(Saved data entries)
□ □ □ □
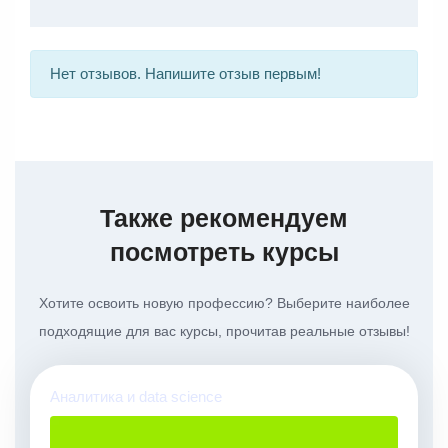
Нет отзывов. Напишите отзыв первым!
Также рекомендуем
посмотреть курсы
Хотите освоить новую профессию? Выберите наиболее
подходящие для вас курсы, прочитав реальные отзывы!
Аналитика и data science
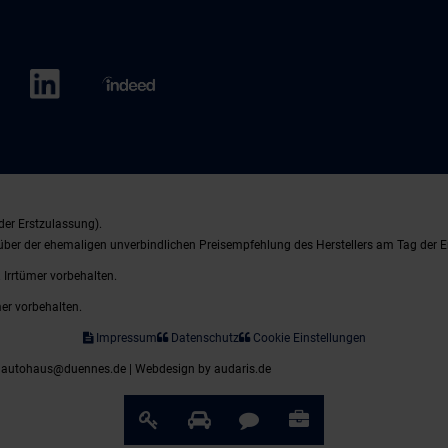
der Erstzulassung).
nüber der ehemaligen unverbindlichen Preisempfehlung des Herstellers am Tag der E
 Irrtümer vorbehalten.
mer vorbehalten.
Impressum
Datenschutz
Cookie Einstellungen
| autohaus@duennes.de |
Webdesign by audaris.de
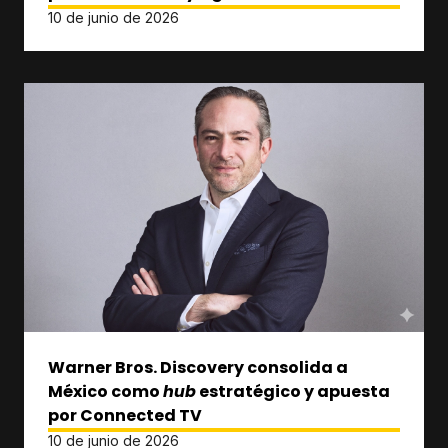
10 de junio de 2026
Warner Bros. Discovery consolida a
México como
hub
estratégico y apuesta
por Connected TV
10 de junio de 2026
□ □ □ □
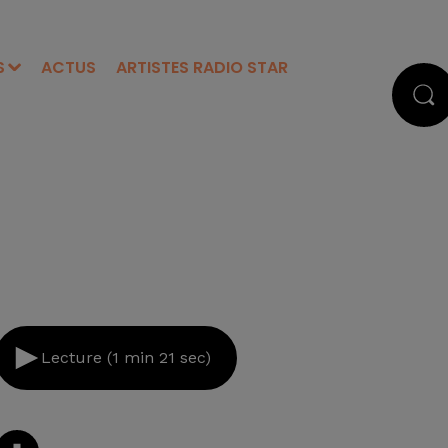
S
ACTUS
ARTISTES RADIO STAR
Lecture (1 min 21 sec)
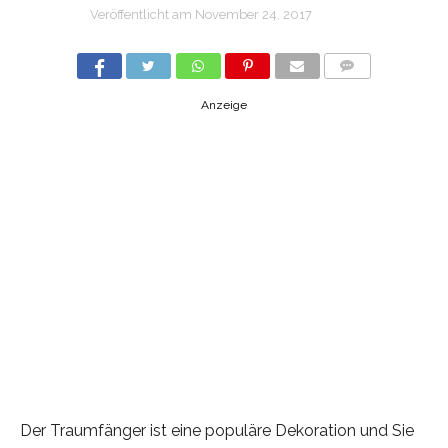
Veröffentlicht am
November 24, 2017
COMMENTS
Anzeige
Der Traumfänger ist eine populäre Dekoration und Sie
□ □ □ □
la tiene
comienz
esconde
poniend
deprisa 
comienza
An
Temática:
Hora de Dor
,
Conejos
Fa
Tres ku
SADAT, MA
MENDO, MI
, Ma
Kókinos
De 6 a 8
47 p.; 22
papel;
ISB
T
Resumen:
□ □ □ □
## What you should do
Looking at the entries above, copy out every line in which "курсы" occurs.

## Your response
посмотреть курсы
подходящие для вас курсы, прочитав реальные отзывы!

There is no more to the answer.